─── PROVIDED ENTRIES

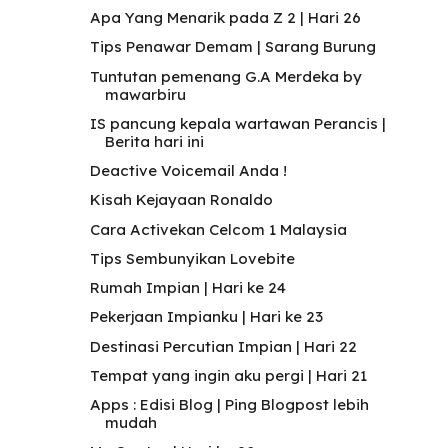
Apa Yang Menarik pada Z 2 | Hari 26
Tips Penawar Demam | Sarang Burung
Tuntutan pemenang G.A Merdeka by
mawarbiru
IS pancung kepala wartawan Perancis |
Berita hari ini
Deactive Voicemail Anda !
Kisah Kejayaan Ronaldo
Cara Activekan Celcom 1 Malaysia
Tips Sembunyikan Lovebite
Rumah Impian | Hari ke 24
Pekerjaan Impianku | Hari ke 23
Destinasi Percutian Impian | Hari 22
Tempat yang ingin aku pergi | Hari 21
Apps : Edisi Blog | Ping Blogpost lebih
mudah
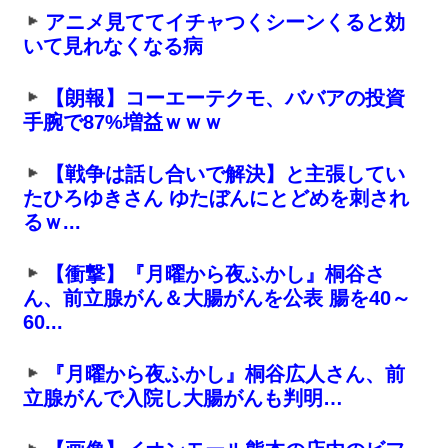
アニメ見ててイチャつくシーンくると効
いて見れなくなる病
【朗報】コーエーテクモ、ババアの投資
手腕で87%増益ｗｗｗ
【戦争は話し合いで解決】と主張してい
たひろゆきさん ゆたぼんにとどめを刺され
るｗ...
【衝撃】『月曜から夜ふかし』桐谷さ
ん、前立腺がん＆大腸がんを公表 腸を40～
60...
『月曜から夜ふかし』桐谷広人さん、前
立腺がんで入院し大腸がんも判明…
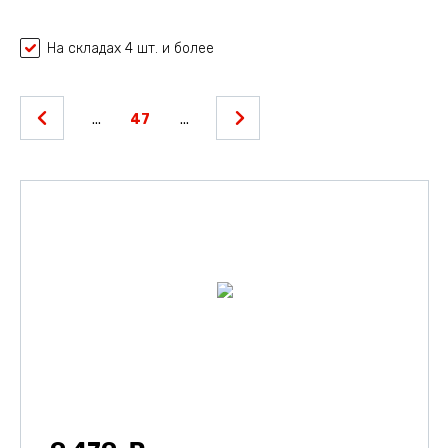
На складах 4 шт. и более
...
47
...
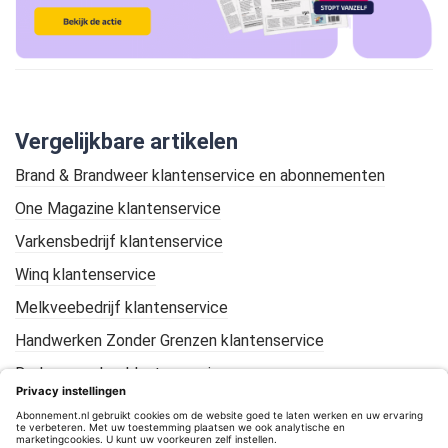
Vergelijkbare artikelen
Brand & Brandweer klantenservice en abonnementen
One Magazine klantenservice
Varkensbedrijf klantenservice
Winq klantenservice
Melkveebedrijf klantenservice
Handwerken Zonder Grenzen klantenservice
De Loonwerker klantenservice
KIJK Geschiedenis klantenservice
Mountain Bike Plus klantenservice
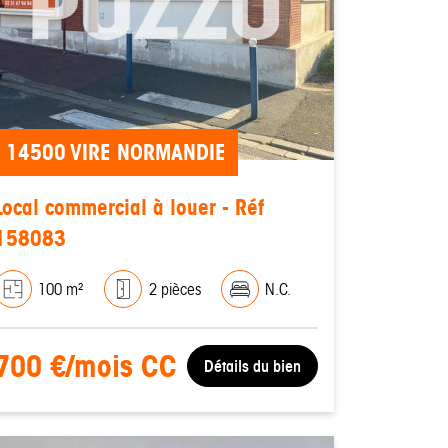
14500 VIRE NORMANDIE
Local commercial à louer - Réf
158083
100 m²
2 pièces
N.C.
700 €/mois CC
Détails du bien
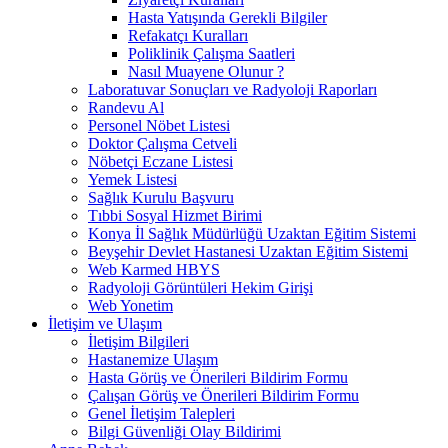
Hasta Yatışında Gerekli Bilgiler
Refakatçı Kuralları
Poliklinik Çalışma Saatleri
Nasıl Muayene Olunur ?
Laboratuvar Sonuçları ve Radyoloji Raporları
Randevu Al
Personel Nöbet Listesi
Doktor Çalışma Cetveli
Nöbetçi Eczane Listesi
Yemek Listesi
Sağlık Kurulu Başvuru
Tıbbi Sosyal Hizmet Birimi
Konya İl Sağlık Müdürlüğü Uzaktan Eğitim Sistemi
Beyşehir Devlet Hastanesi Uzaktan Eğitim Sistemi
Web Karmed HBYS
Radyoloji Görüntüleri Hekim Girişi
Web Yonetim
İletişim ve Ulaşım
İletişim Bilgileri
Hastanemize Ulaşım
Hasta Görüş ve Önerileri Bildirim Formu
Çalışan Görüş ve Önerileri Bildirim Formu
Genel İletişim Talepleri
Bilgi Güvenliği Olay Bildirimi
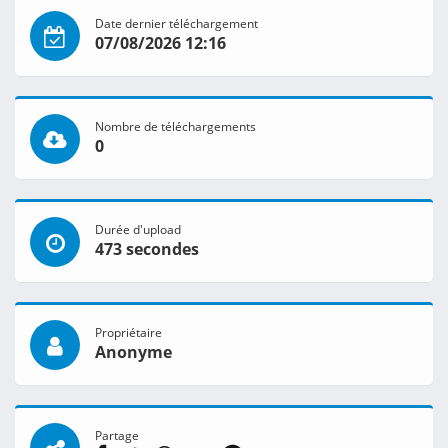
Date dernier téléchargement
07/08/2026 12:16
Nombre de téléchargements
0
Durée d'upload
473 secondes
Propriétaire
Anonyme
Partage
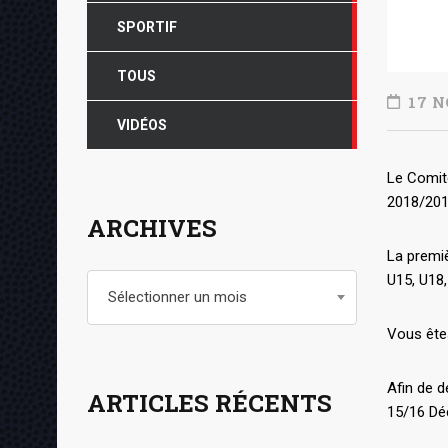
SPORTIF
TOUS
17 N
VIDÉOS
Le Comit
2018/201
ARCHIVES
La premiè
U15, U18,
Archives
Sélectionner un mois
Vous êtes
Afin de d
ARTICLES RÉCENTS
15/16 Dé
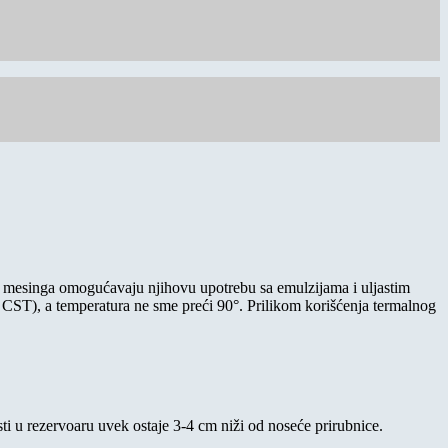
od mesinga omogućavaju njihovu upotrebu sa emulzijama i uljastim
 CST), a temperatura ne sme preći 90°. Prilikom korišćenja termalnog
ti u rezervoaru uvek ostaje 3-4 cm niži od noseće prirubnice.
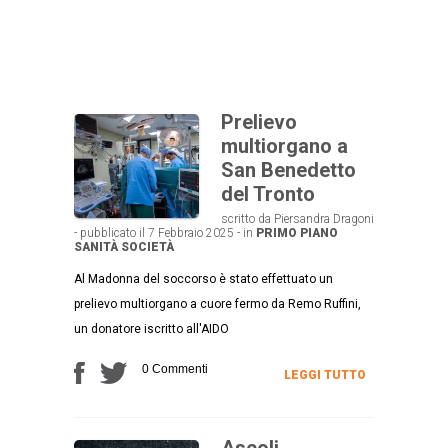
Prelievo
multiorgano a
San Benedetto
del Tronto
scritto da Piersandra Dragoni
- pubblicato il 7 Febbraio 2025 - in
PRIMO PIANO
SANITÀ
SOCIETÀ
Al Madonna del soccorso è stato effettuato un
prelievo multiorgano a cuore fermo da Remo Ruffini,
un donatore iscritto all'AIDO
0 Commenti
LEGGI TUTTO
Ascoli,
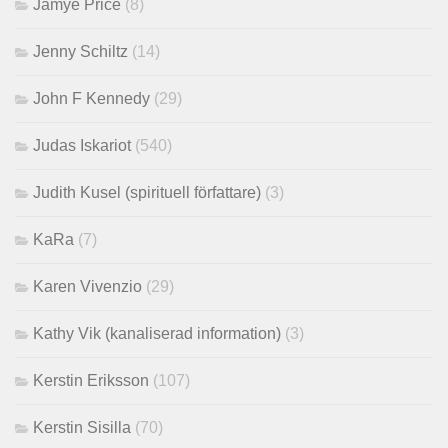
Jamye Price
(8)
Jenny Schiltz
(14)
John F Kennedy
(29)
Judas Iskariot
(540)
Judith Kusel (spirituell författare)
(3)
KaRa
(7)
Karen Vivenzio
(29)
Kathy Vik (kanaliserad information)
(3)
Kerstin Eriksson
(107)
Kerstin Sisilla
(70)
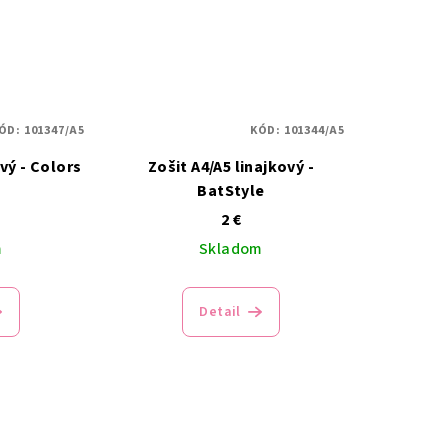
ÓD:
101347/A5
KÓD:
101344/A5
ový - Colors
Zošit A4/A5 linajkový -
BatStyle
2 €
m
Skladom
Detail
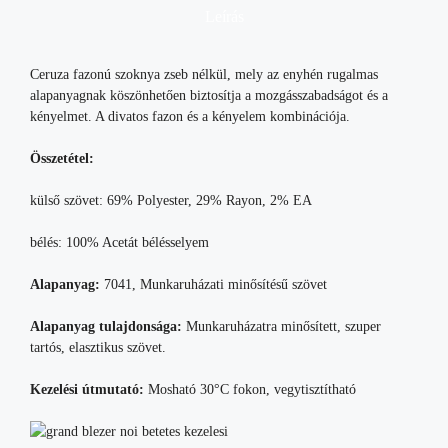
Leírás
Ceruza fazonú szoknya zseb nélkül, mely az enyhén rugalmas
alapanyagnak köszönhetően biztosítja a mozgásszabadságot és a
kényelmet. A divatos fazon és a kényelem kombinációja.
Összetétel:
külső szövet: 69% Polyester, 29% Rayon, 2% EA
bélés: 100% Acetát bélésselyem
Alapanyag:
7041, Munkaruházati minősítésű szövet
Alapanyag tulajdonsága:
Munkaruházatra minősített, szuper
tartós, elasztikus szövet.
Kezelési útmutató:
Mosható 30°C fokon, vegytisztítható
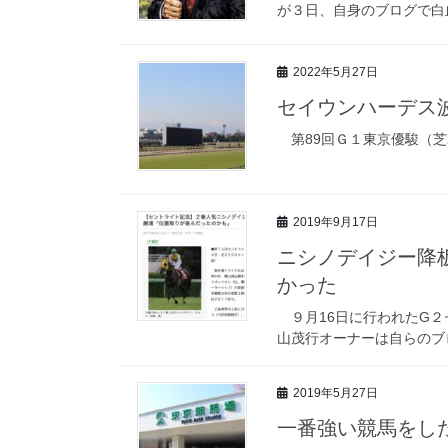
が３日、自身のブログで白
2022年5月27日
セイウンハーデス
第89回Ｇ１東京優駿（芝2
2019年9月17日
ニシノデイジー降
かった
９月16日に行われたG２
山茂行オーナーは自らのブ
2019年5月27日
一番強い競馬をし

──────

Search the data for "Listesi". Copy every matching line.

**RESULT OF THE TASK:**
Personel Nöbet Listesi
Nöbetçi Eczane Listesi
Yemek Listesi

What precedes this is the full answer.